“Crianças passarem a estudar em escolas e salas especiais é um retrocesso”, avalia o Defensor Público Alexandre Bastos, representante paraense na Comissão Nacional da Pessoa com Deficiência da Associação Nacional das Defensoras e Defensores Públicos (ANADEP). O especialista associado da ADPEP explica que, após anos de luta para garantia da inclusão das pessoas com deficiência na escola regular, o presidente Jair Bolsonaro assinou um decreto publicado do dia 1º de outubro tornando pública a Política Nacional de Educação Especial (PNEE) que incentiva a segregação desses estudantes em escolas especiais. A ANADEP está envolvida nos debates sobre o assunto em Brasília (DF) e emitiu uma nota técnica sobre o decreto.
Uma recomendação aprovada pelo Conselho Nacional dos Direitos Humanos é destinada à revogação do Decreto nº 10.502, de 30 de setembro de 2020. O documento é criticado por todos os especialistas da área. “Contraria a Constituição, a Convenção Internacional do Direito das Pessoas com Deficiência, o Estatuto da Pessoa com Deficiência e o Estatuto da Criança e do Adolescente. Também viola o princípio da vedação ao retrocesso”, explica Alexandre Bastos, que pai de uma criança com T21 – síndrome de down.
Segundo Alexandre, as escolas especiais representam uma segregação. A nova medida dificulta a inclusão das pessoas com deficiência e retira delas o direito de conviver junto a outras crianças, transferindo essa decisão aos pais. “O ECA diz que é obrigação dos pais matricularem seus filhos na escola regular. Ou seja, esse decreto é questionável porque diz o oposto, fala que é uma escolha do pai e da mãe direcionar para a escola regular ou a especial. Não é direito do pai escolher o futuro da criança com deficiência.

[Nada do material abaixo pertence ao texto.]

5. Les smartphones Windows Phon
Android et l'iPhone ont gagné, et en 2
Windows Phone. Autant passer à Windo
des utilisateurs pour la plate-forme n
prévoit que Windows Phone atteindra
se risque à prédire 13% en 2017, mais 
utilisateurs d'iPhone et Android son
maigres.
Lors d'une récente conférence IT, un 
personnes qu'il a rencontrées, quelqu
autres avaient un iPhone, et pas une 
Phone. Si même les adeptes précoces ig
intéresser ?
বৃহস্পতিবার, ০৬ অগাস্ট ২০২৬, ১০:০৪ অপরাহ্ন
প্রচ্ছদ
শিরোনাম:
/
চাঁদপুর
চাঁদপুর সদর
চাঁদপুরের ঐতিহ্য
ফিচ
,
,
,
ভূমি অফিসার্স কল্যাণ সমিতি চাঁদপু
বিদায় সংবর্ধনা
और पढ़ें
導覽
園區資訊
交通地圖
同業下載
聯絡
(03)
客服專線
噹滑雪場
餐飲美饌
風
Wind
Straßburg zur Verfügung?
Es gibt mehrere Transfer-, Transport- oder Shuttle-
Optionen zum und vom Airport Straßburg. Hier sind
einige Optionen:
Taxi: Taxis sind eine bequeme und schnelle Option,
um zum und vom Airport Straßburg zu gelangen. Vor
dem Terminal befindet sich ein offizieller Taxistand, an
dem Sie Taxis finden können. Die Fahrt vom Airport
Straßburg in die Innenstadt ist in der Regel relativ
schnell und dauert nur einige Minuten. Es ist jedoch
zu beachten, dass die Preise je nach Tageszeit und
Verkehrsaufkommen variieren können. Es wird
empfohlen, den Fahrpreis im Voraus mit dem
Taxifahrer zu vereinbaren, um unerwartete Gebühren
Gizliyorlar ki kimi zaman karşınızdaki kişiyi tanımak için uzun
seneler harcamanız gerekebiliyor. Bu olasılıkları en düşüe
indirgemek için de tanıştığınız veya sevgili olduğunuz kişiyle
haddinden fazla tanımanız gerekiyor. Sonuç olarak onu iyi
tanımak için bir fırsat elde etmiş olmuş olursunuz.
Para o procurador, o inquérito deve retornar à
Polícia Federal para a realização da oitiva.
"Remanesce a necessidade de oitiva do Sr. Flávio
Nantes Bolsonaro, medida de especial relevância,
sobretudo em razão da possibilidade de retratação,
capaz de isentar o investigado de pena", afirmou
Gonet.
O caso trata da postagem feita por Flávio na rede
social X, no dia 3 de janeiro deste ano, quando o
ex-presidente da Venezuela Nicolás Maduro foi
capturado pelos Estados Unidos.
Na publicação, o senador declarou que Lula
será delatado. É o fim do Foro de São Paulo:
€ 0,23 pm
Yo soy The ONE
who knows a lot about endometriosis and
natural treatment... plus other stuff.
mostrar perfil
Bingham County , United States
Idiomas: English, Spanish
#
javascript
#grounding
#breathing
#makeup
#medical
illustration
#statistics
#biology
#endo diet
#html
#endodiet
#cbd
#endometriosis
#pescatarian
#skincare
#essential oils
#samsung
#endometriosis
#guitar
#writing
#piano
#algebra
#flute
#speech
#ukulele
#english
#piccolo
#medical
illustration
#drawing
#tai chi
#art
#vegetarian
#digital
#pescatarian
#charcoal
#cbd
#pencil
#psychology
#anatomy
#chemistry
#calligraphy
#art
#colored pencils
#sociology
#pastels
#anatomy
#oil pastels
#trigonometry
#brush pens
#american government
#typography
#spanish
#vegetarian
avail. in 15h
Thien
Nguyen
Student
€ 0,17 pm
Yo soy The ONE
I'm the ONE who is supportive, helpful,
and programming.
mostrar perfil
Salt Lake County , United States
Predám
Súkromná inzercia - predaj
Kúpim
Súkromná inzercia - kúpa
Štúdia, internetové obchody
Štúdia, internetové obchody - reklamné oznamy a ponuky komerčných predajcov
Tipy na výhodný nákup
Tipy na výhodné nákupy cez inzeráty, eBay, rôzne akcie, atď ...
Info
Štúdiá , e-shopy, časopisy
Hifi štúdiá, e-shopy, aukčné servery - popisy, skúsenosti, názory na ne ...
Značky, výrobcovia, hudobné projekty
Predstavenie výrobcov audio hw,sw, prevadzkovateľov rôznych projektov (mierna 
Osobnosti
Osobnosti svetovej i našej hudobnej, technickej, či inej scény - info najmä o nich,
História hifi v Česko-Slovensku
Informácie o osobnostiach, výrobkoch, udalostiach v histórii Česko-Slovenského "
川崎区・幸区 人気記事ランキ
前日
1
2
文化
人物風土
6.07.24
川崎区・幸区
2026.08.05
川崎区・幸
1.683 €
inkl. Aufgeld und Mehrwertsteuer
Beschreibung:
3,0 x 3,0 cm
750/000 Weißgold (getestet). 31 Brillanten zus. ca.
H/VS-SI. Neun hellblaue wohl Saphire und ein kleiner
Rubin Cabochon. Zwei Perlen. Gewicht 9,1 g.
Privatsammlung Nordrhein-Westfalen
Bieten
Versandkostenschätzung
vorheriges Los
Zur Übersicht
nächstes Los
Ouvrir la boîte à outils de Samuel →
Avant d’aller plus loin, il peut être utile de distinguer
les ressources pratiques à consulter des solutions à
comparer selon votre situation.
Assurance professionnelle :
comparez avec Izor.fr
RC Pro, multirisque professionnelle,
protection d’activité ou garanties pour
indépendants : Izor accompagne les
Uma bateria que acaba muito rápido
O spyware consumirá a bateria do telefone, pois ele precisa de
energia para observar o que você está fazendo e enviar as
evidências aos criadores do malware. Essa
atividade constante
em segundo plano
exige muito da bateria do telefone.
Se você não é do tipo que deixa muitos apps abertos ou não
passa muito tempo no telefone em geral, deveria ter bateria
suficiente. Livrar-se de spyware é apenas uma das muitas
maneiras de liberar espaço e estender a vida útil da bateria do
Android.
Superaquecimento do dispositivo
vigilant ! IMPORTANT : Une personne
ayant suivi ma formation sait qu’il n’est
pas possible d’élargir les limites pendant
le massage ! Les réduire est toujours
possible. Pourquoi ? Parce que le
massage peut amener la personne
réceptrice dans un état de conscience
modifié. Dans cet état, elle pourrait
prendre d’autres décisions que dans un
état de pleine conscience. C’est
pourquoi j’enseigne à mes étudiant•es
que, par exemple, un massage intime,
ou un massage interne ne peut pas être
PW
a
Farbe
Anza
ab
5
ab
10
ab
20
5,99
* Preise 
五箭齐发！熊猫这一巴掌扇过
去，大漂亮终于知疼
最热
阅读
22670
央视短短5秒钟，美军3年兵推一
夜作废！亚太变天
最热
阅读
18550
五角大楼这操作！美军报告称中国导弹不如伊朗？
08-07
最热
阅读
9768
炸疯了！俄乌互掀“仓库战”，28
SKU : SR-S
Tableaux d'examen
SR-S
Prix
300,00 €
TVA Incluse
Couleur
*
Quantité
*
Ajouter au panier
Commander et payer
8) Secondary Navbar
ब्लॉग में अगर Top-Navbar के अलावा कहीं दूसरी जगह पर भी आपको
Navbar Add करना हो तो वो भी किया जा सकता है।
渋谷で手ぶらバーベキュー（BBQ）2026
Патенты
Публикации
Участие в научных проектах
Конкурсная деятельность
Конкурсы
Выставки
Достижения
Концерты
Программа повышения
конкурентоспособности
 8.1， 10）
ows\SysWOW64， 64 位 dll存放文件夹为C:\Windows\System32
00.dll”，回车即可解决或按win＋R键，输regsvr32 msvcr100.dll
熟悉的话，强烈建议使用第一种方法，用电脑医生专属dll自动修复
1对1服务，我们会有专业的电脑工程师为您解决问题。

É, primeiro, um direito da criança com deficiência estudar na escola regular junto com todas as outras crianças, é um direito personalíssimo da criança, portanto intransferível”, explica.
“Eu cito o exemplo de um amigo meu com deficiência visual, que é servidor do TJE, e passou em primeiro lugar no mestrado concorrendo com várias pessoas sem deficiência”, compara o Defensor.
Segundo o Defensor, é ilegal uma escola regular recusar vaga a uma criança com deficiência. “Isso é crime! Pelo Estatuto da Pessoa com Deficiência de 2015, é punível de 2 a 5 anos. A escola não pode recusar a matrícula dessas pessoas”, esclarece Alexandre Bastos.
O Defensor informa que no Pará aumentou a inclusão de pessoas com deficiência na escola regular. Com o novo decreto, vai se deixar de investir na adaptação da escola regular para receber esses estudantes e se passar a investir na escola especial. “O recurso vai ser destinado para outra finalidade e isso vai desestimular gestores e professores a investirem na estruturação das escolas para receber a pessoa com deficiência”, diz. “A Convenção Internacional, que tem status de emenda, também garante, em seu artigo 24, que a educação regular de ensino deve ser aprimorada”, informa.
Segundo o CNDH, a nova política pretende substituir a Política Nacional de Educação Especial na Perspectiva da Educação Inclusiva, sem deliberação do Conselho Nacional de Educação e do Conselho Nacional dos Direitos da Pessoa com Deficiência e sem diálogo com os conhecimentos científicos produzidos na área, nem com profissionais da educação pública e privada ou com os movimentos sociais de pessoas com deficiência.
GAETS
Nesta terça-feira (20) o Grupo de Atuação Estratégica das Defensorias Públicas Estaduais e Distrital nos Tribunais Superiores (GAETS) pediu o ingresso como amicus curiae no processo em tramitação no Supremo Tribunal Federal que trata da chamada “Política Nacional de Educação Especial.
Amicus curiae, ou “amigo da corte”, é alguém que, mesmo não sendo parte no processo, pode nele intervir para ampliar o debate sobre o assunto, auxiliando o Tribunal em suas decisões. O processo em questão é a Arguição de Descumprimento de Preceito Fundamental (ADPF) nº 751, em que se contesta o Decreto Federal nº 10.502/20 – que instituiu esta política nacional de educação especial.
Pelo pedido elaborado pelo GAETS, o decreto, em linhas gerais, “viola diretamente a garantia de acesso ao sistema inclusivo em todos os níveis e ao aprendizado ao longo de toda vida para as pessoas com deficiência”.